The demo took place in a relatively small space near a garden. I was given a series of goofy tasks to complete, but otherwise I was free to do as I pleased. The tasks, naturally, centred around making a hapless gardener's life miserable.
First, I had to get him to unlock the gate to his garden. I ended up doing it by activating his sprinkler system and forcing him to come outside and turn it off, but I also could've picked up a portable radio, turned it on, and gotten his attention that way. Then I could've run off with the radio and thrown it in a nearby lake. Why? Why not.
Once inside the garden, I quickly discovered that Untitled Goose Game is just as much about setups as it is sneaking and tormenting. For instance, one task on my list read "have a picnic", and it required me to drag a bunch of vegetables and other picnic-adjacent items out of the garden and onto a picnic blanket.
Bear in mind, though, that I was a goose. If the gardener saw me swiping the fruits, by which I mean vegetables, of his labour, he'd snatch them right back.
It wasn't a game-over situation or anything - you'd have to be one fucked-up gardener to murder a goose for trying to take a carrot - but I had to be clever about it. So in order to nab a carrot, I ended up plucking the garden's single, precious rose out of the ground and running off with it, forcing the gardener to give chase. Then I tossed the rose, ran back, and grabbed a carrot.

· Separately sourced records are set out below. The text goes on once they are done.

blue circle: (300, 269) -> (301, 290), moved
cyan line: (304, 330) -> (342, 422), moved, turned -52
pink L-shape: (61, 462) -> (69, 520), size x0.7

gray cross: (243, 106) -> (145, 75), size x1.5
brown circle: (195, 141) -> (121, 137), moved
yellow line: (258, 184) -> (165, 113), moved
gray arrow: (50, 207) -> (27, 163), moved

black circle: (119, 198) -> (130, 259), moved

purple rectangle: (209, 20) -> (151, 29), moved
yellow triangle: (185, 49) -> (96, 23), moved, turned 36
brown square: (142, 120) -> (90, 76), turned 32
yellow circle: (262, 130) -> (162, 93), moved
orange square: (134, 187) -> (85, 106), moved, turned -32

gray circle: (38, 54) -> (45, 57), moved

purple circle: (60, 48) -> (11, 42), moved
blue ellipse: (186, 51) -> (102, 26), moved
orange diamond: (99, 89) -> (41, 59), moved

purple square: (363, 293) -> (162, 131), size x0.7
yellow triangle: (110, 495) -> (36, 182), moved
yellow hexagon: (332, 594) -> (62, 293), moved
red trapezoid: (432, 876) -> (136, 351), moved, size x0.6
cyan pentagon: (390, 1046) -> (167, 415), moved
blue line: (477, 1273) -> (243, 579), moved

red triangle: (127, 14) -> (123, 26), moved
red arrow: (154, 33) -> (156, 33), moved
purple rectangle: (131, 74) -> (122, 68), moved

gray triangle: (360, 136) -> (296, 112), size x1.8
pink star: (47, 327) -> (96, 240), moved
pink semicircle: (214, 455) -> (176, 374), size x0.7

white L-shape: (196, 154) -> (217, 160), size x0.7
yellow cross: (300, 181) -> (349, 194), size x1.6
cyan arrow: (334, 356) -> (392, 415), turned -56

After a bit of messing around, I realised the garden itself was structured kinda like a Metal Gear level. Wooden plant enclosures functioned like walls and line-of-sight-blocking barriers, while the gardener roamed a series of relatively predictable paths.
In order to steal a rake (which I needed to throw in a lake, because rhyming), I ended up dragging it from the back of the garden around the side and along a series of enclosures, making sure that the gardener wasn't looking when I moved between them.
Assigned tasks were fun enough, but frankly, my favourite part of the demo was just messing around. Before I sneaked away with the rake, I kept letting the gardener grab onto it and spin me every which way. It was hilarious. I also repeatedly knocked his keys off his belt just to irritate him.
Then there was the time I put the radio near a sprinkler and turned on the sprinkler as soon as the gardener was in range. (Cleverly, this also broke the radio.) Every time I got caught, the goose's animations gave off this air of huffy indignance. He'd puff his wings and waddle away like "How dare you accuse me of that thing you just saw me do?"
Only one thing annoyed me about the demo, and that was the controls. The goose had a good sense of momentum and personality to his movements, but there were times when I just couldn't get him to grab objects.
In frantic moments when I only had seconds to grab an item before the gardener disarmed whatever elaborate Rube Goldberg distraction I'd set up, this made all the difference. It was frustrating to watch my well-laid plans come crashing down through no fault of my own.
Untitled Goose Game won't be out until sometime next year, though, so there's time for developer House House to tighten that up. And also, maybe, to give it a title.